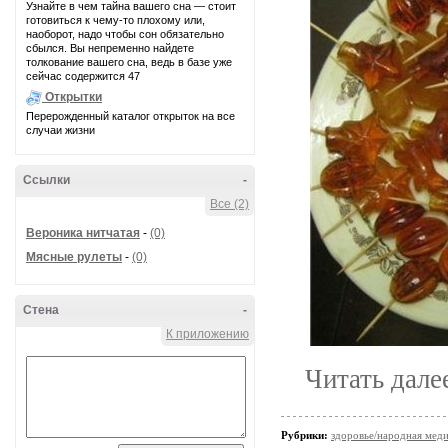
Узнайте в чем тайна вашего сна — стоит
готовиться к чему-то плохому или,
наоборот, надо чтобы сон обязательно
сбылся. Вы непременно найдете
толкование вашего сна, ведь в базе уже
сейчас содержится 47
Открытки
Перерожденный каталог открыток на все
случаи жизни
Ссылки
-
Все (2)
Вероника нитчатая
-
(0)
Мясные рулеты
-
(0)
Стена
-
К приложению
Читать дале
Рубрики:
здоровье/народная мед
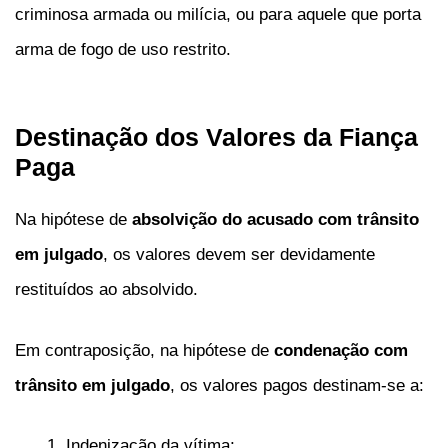
criminosa armada ou milícia, ou para aquele que porta
arma de fogo de uso restrito.
Destinação dos Valores da Fiança
Paga
Na hipótese de
absolvição do acusado com trânsito
em julgado
, os valores devem ser devidamente
restituídos ao absolvido.
Em contraposição, na hipótese de
condenação com
trânsito em julgado
, os valores pagos destinam-se a:
Indenização da vítima;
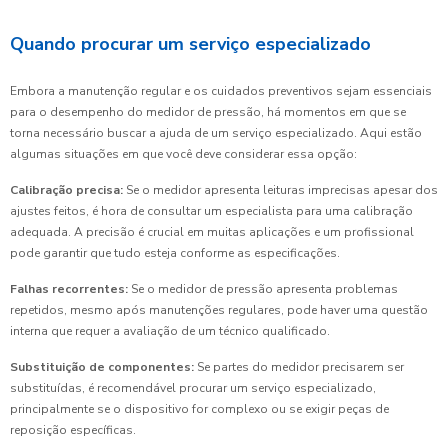
Quando procurar um serviço especializado
Embora a manutenção regular e os cuidados preventivos sejam essenciais
para o desempenho do medidor de pressão, há momentos em que se
torna necessário buscar a ajuda de um serviço especializado. Aqui estão
algumas situações em que você deve considerar essa opção:
Calibração precisa:
Se o medidor apresenta leituras imprecisas apesar dos
ajustes feitos, é hora de consultar um especialista para uma calibração
adequada. A precisão é crucial em muitas aplicações e um profissional
pode garantir que tudo esteja conforme as especificações.
Falhas recorrentes:
Se o medidor de pressão apresenta problemas
repetidos, mesmo após manutenções regulares, pode haver uma questão
interna que requer a avaliação de um técnico qualificado.
Substituição de componentes:
Se partes do medidor precisarem ser
substituídas, é recomendável procurar um serviço especializado,
principalmente se o dispositivo for complexo ou se exigir peças de
reposição específicas.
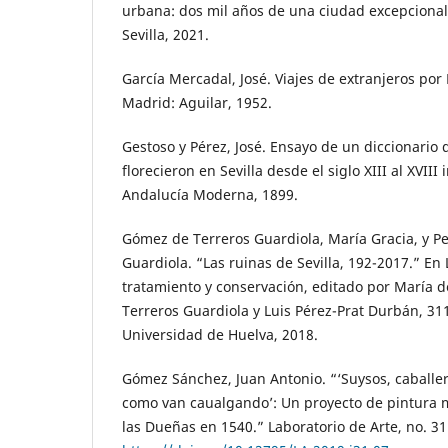
urbana: dos mil años de una ciudad excepcional.
Sevilla, 2021.
García Mercadal, José. Viajes de extranjeros por 
Madrid: Aguilar, 1952.
Gestoso y Pérez, José. Ensayo de un diccionario d
florecieron en Sevilla desde el siglo XIII al XVIII i
Andalucía Moderna, 1899.
Gómez de Terreros Guardiola, María Gracia, y 
Guardiola. “Las ruinas de Sevilla, 192-2017.” En 
tratamiento y conservación, editado por María d
Terreros Guardiola y Luis Pérez-Prat Durbán, 31
Universidad de Huelva, 2018.
Gómez Sánchez, Juan Antonio. “‘Suysos, caballe
como van caualgando’: Un proyecto de pintura m
las Dueñas en 1540.” Laboratorio de Arte, no. 31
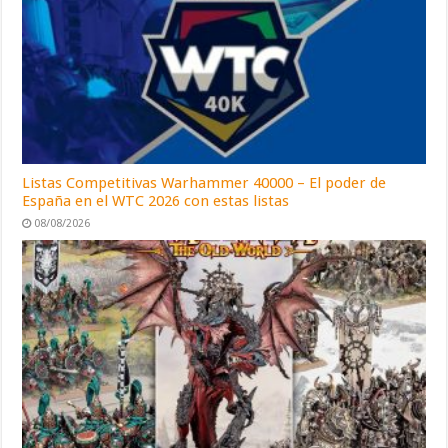
Listas Competitivas Warhammer 40000 – El poder de
España en el WTC 2026 con estas listas
08/08/2026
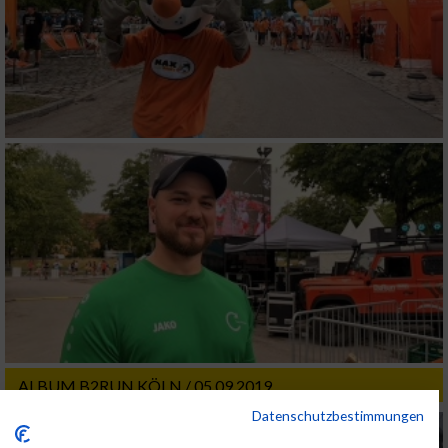
ALBUM B2RUN KÖLN / 05.09.2019
Datenschutzbestimmungen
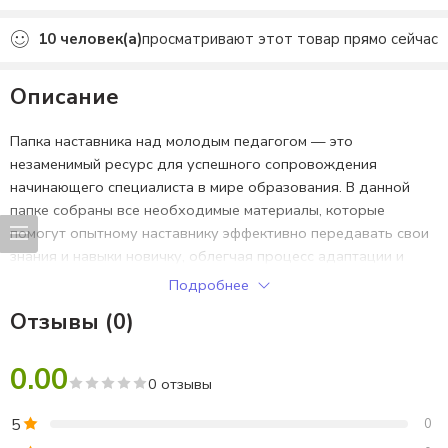
Добавлено в избранное
10
человек(а)
просматривают этот товар прямо сейчас
Описание
Папка наставника над молодым педагогом — это
незаменимый ресурс для успешного сопровождения
начинающего специалиста в мире образования. В данной
папке собраны все необходимые материалы, которые
помогут опытному наставнику эффективно передавать свои
знания и навыки новичку, облегчая процесс адаптации и
профессионального роста.
Подробнее
Отзывы (0)
Первый элемент — план наставника, разработанный для
организации процесса наставничества. Он включает в себя
ключевые этапы, цели и задачи, которые помогут молодому
0.00
0 отзывы
учителю быстрее вникнуть в особенности преподавания,
управления классом и взаимодействия с родителями и
5
0
коллегами.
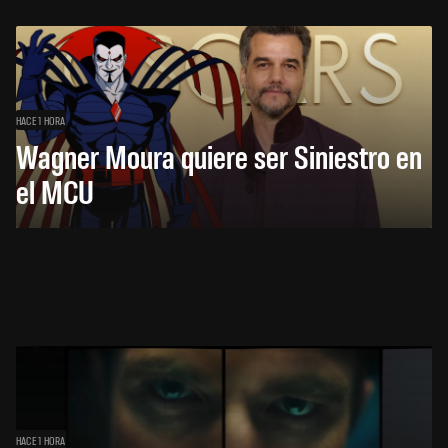
HACE 1 HORA
Wagner Moura quiere ser Siniestro en
el MCU
HACE 1 HORA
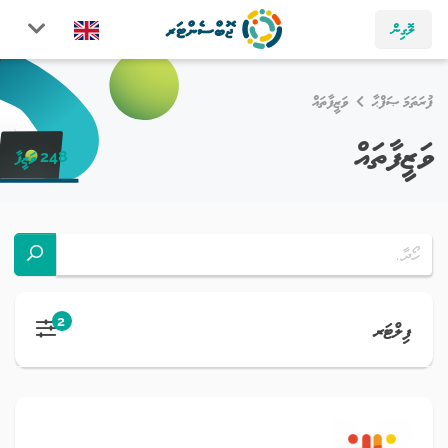
ލޮގިން
ފުރަތަމަ ޞަފްޙާ
ވަޒީފާތައް
ވަޒީފާތައް
248 ވަޒީފާ
2
ފިލްޓަރ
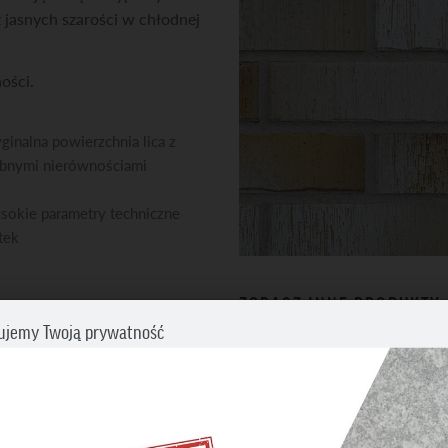
 jasnych szarości w chłodnej
ności.
ginalna powierzchnia lica z
bnymi nierównościami
okie parametry techniczne
tek
ZOBACZ INNE PRODUKTY
ujemy Twoją prywatność
Płytki klinkierowe i licowe
cz swoje preferencje dotyczące śledzenia. Aby uzyskać więcej informacji
my o zapoznanie się z naszą
Polityką prywatności i plików cookies
.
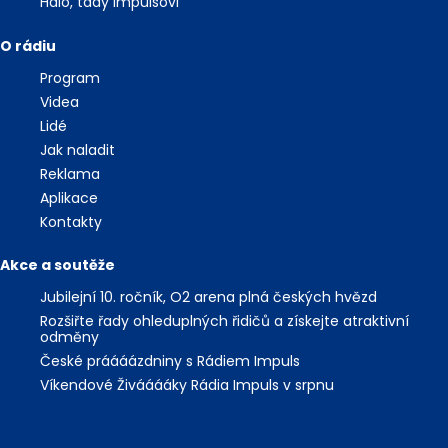
Haló, tady Impulsovi
O rádiu
Program
Videa
Lidé
Jak naladit
Reklama
Aplikace
Kontakty
Akce a soutěže
Jubilejní 10. ročník, O2 arena plná českých hvězd
Rozšiřte řady ohleduplných řidičů a získejte atraktivní
odměny
České práááázdniny s Rádiem Impuls
Víkendové Živááááky Rádia Impuls v srpnu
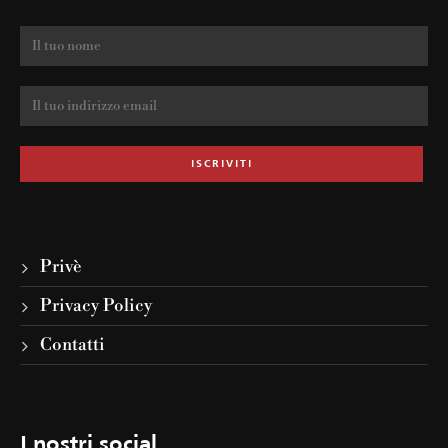
Privè
Privacy Policy
Contatti
I nostri social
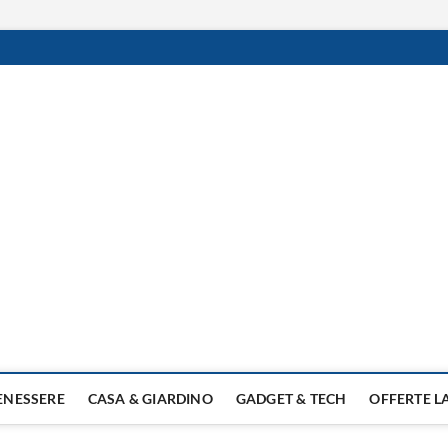
BENESSERE
CASA & GIARDINO
GADGET & TECH
OFFERTE 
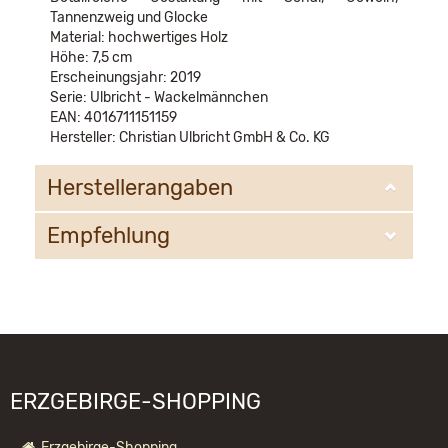
Tannenzweig und Glocke
Material: hochwertiges Holz
Höhe: 7,5 cm
Erscheinungsjahr: 2019
Serie: Ulbricht - Wackelmännchen
EAN: 4016711151159
Hersteller: Christian Ulbricht GmbH & Co. KG
Herstellerangaben
Empfehlung
Christian Ulbricht GmbH & Co. KG
Oberheidelberger Strasse 4 A
09548 Kurort Seiffen
WIR EMPFEHLEN IHNEN NOCH
info@ulbricht.com
FOLGENDE PRODUKTE:
ERZGEBIRGE-SHOPPING
Erzgebirge-Shopping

————————

### The task:
Only the lines above starting at the line that holds "Destinação dos Valores da Fiança" and ending at the line that holds "os valores pagos" are to be repeated, exactly and in full.

### Result below:
Destinação dos Valores da Fiança
Paga
Na hipótese de
absolvição do acusado com trânsito
em julgado
, os valores devem ser devidamente
restituídos ao absolvido.
Em contraposição, na hipótese de
condenação com
trânsito em julgado
, os valores pagos destinam-se a:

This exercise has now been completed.